IMF was poised to approve a US$2.9 billion bailout to Sri Lanka on Monday, where the author says Sri Lanka's long march for economic recovery could only now begin
President Ranil Wickremesinghe would now take a victory lap, though this is a pyrrhic victory of a country that has self-infected economic ruin. He still deserves some credit for stabilizing the economy that was on a free fall, a year ago
The government is also planning to divest the ownership of a number of SOEs, including Sri Lankan Airlines, Sri Lanka Telecom, LITRO Gas, Sri Lankan Catering, Airport Ground handling, Hilton Hotel, etc, through which it is expected to raise US$ 4.5 billion
Securing the bailout does not negate the necessity of much-needed and long-neglected economic reforms. But the danger is that the government’s willingness to reform could dampen over time
Yesterday was a momentous day! With the International Monetary Fund’s executive board poised to approve the US$ 2.9 billion extended funding facility last night, Sri Lanka’s long march for economic recovery could only now begin.
But, also expect the usual culprits, who wish the country’s doom so they could achieve their petty political ends, to double down on demonizing the bailout or pooh-pooh it, or for the seasoned conspiracy theorists to call it an international conspiracy.
They are a motley group of people, as wide-ranging as the disgruntled university dons, the partisan political activists and government trade union bosses, all of whom seem to have no qualms about taking the government hostage at the country’s weakest moment in recent memory. They would probably pose the most vicious challenge to the economic reform agenda leading to long-term growth.
Unplugging the funding sources
It has been a long wait for the IMF lifeline. The median waiting period for an IMF bailout is 55 days. However, Sri Lanka waited for over six and a half months. President Ranil Wickremesinghe would now take a victory lap, though this is a pyrrhic victory of a country that has self-infected economic ruin. He still deserves some credit for stabilizing the economy that was on a free fall, a year ago and showing political will to fulfil 15-point pre-conditions of the IMF deal, despite knowing that they were unpopular and it would mean him effectively playing into the hands of his political opponents.
The first tranche of the US$ 390 million bailout package would be available within the next few days. Most importantly, the IMF deal would unplug the other multilateral and bilateral sources.
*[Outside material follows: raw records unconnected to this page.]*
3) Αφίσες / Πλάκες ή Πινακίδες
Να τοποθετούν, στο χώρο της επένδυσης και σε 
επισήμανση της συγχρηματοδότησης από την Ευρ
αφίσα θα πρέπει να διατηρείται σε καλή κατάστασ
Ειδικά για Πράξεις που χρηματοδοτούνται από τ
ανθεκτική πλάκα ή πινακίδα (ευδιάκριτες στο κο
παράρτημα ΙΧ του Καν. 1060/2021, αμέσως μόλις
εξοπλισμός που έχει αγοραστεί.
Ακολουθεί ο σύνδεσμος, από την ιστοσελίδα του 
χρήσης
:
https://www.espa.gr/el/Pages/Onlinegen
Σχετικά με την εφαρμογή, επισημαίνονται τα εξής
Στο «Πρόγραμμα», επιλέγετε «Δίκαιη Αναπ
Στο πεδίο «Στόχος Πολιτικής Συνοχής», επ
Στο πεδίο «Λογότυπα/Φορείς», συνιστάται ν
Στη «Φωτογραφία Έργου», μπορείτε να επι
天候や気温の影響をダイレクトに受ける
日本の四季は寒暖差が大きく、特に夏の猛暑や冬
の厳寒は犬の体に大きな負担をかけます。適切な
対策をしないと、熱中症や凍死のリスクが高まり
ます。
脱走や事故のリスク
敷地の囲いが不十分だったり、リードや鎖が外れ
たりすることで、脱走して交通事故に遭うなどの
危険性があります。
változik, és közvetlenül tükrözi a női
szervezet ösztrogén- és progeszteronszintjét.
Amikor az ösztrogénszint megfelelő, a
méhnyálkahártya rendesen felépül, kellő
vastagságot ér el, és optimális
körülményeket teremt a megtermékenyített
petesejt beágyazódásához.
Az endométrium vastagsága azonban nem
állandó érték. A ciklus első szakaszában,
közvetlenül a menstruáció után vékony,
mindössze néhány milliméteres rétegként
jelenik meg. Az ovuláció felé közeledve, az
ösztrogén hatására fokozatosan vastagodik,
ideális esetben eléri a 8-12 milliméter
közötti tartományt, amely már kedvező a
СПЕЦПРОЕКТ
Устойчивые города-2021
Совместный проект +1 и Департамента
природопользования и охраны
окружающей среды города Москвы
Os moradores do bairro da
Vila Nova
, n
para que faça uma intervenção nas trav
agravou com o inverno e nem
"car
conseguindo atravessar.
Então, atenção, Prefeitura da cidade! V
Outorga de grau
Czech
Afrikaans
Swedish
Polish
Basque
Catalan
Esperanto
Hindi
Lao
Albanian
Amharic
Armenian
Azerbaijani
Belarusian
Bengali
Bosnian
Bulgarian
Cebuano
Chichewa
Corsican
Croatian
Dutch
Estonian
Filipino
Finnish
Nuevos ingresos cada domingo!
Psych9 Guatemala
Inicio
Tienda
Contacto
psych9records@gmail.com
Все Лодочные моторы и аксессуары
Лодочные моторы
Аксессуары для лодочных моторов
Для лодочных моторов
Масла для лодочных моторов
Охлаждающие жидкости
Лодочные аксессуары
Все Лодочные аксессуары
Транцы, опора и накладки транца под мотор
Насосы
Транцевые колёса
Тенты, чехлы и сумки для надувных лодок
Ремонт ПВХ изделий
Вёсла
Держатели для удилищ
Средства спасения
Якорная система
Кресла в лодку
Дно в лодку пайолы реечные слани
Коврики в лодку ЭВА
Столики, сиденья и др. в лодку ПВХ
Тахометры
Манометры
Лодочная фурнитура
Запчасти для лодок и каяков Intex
This includes US$4.5 billion from the Asian Development Bank (ADB) and the World Bank (WB) through policy-based loans. Also, suspended development projects such as the Japan International Development Cooperation (JICA) funded construction of a new terminal of the Katunayake International Airport and the Colombo monorail project, which was abandoned by the Gotabaya Rajapaksa government, would likely to resume.
The government is also planning to divest the ownership of a number of SOEs, including Sri Lankan Airlines, Sri Lanka Telecom, LITRO Gas, Sri Lankan Catering, Airport Ground handling, Hilton Hotel, etc, through which it is expected to raise US$ 4.5 billion.
The restructuring of the CEB, which has outstanding debt of Rs. 563 billion to the state banks as of August last year, is also on the cards -- and is already opposed by the trade unions.
Opposition’s moment of truth
The president is expected to table the government’s agreement with the IMF in Parliament. This would effectively place the ball in the opposition court, which could demand a vote on the IMF agreement. But, which way to vote would be is tricky. Opposing the bailout would expose political opportunism, which an industrious government should be able to call out. Supporting the agreement would still be a loss of face for many opposition politicians who seemed to have defined their role as opposing the government for the sake of it.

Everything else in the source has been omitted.